I understood what he was trying to do, but also Of all things in existence some things are in our power and some not is a truth. You can be only so promethean before the consensus is you’re a nut. What was to be done?
When Whitemen Come Amongst the People It Is Always for Lying
The morning of the day of the parlamente I got a disabling headache. It was a classic. I get headaches, but out of wanting to resist being a stereotype I rarely mention them, so that when I do complain I’m credible. Nelson was attentive and clearly unhappy at leaving me in my duress. But he went. I insisted. I lay there feeling totally razed until, at around three in the afternoon, when the meeting would have been in progress for two or so hours, I was seized with the conviction that if I didn’t go I was going to miss something critical to resolving my feelings about the prospect of staying in Tsau. I took four Compral and went, trying, futilely, to time my steps not to coincide with the thudding in my head.

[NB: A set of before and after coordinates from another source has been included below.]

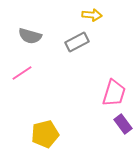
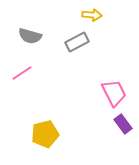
pink trapezoid: rotated 44 degrees counterclockwise
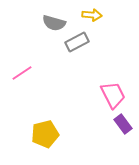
gray semicircle: moved 24 px right, 13 px up
pink trapezoid: moved 1 px left, 2 px down
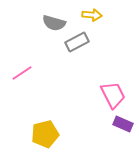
purple rectangle: rotated 30 degrees counterclockwise
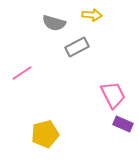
gray rectangle: moved 5 px down
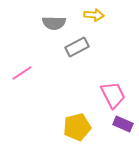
yellow arrow: moved 2 px right
gray semicircle: rotated 15 degrees counterclockwise
yellow pentagon: moved 32 px right, 7 px up
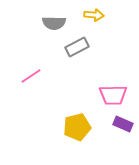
pink line: moved 9 px right, 3 px down
pink trapezoid: rotated 116 degrees clockwise
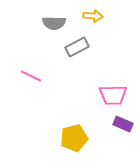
yellow arrow: moved 1 px left, 1 px down
pink line: rotated 60 degrees clockwise
yellow pentagon: moved 3 px left, 11 px down
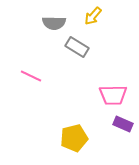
yellow arrow: rotated 126 degrees clockwise
gray rectangle: rotated 60 degrees clockwise
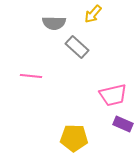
yellow arrow: moved 2 px up
gray rectangle: rotated 10 degrees clockwise
pink line: rotated 20 degrees counterclockwise
pink trapezoid: rotated 12 degrees counterclockwise
yellow pentagon: rotated 16 degrees clockwise
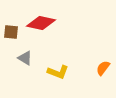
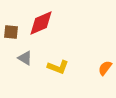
red diamond: rotated 36 degrees counterclockwise
orange semicircle: moved 2 px right
yellow L-shape: moved 5 px up
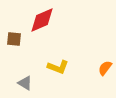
red diamond: moved 1 px right, 3 px up
brown square: moved 3 px right, 7 px down
gray triangle: moved 25 px down
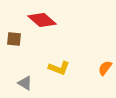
red diamond: rotated 64 degrees clockwise
yellow L-shape: moved 1 px right, 1 px down
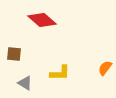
brown square: moved 15 px down
yellow L-shape: moved 1 px right, 5 px down; rotated 20 degrees counterclockwise
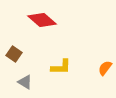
brown square: rotated 28 degrees clockwise
yellow L-shape: moved 1 px right, 6 px up
gray triangle: moved 1 px up
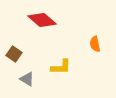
orange semicircle: moved 10 px left, 24 px up; rotated 49 degrees counterclockwise
gray triangle: moved 2 px right, 3 px up
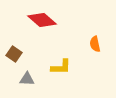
gray triangle: rotated 28 degrees counterclockwise
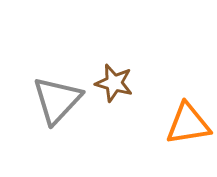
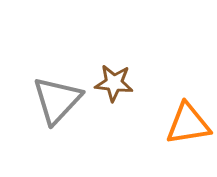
brown star: rotated 9 degrees counterclockwise
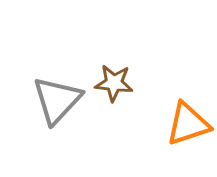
orange triangle: rotated 9 degrees counterclockwise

The parlamente was al fresco. There were about a hundred people packed in a crescent around the porch of Sekopololo. Burlap canopies had been stretched above this area. Everyone was sitting on mats. Denoon was on a strip of mat back against the porch, sharing it with Dineo and a sharp-tongued aunt, Mma Keridile, who was in charge of the municipal herd. Bolsters had come from somewhere. There was food being handed around, bean salads and scones, and hot tea, which was welcome. It was a little chilly. People were bundled up. I found a place to sit where I could lean against the trunk of a thorn tree, at the edge of the crowd, out toward the view of the desert. There was no particular pattern to the distribution of the crowd, except for the cluster of men around Hector Raboupi directly in front of Denoon. I liked the mixed lolling and disputation idea, and the vaguely Near Eastern feeling coming from being on rugs and under tenting. The tan light was soothing. So was holding my mug of tea against my forehead.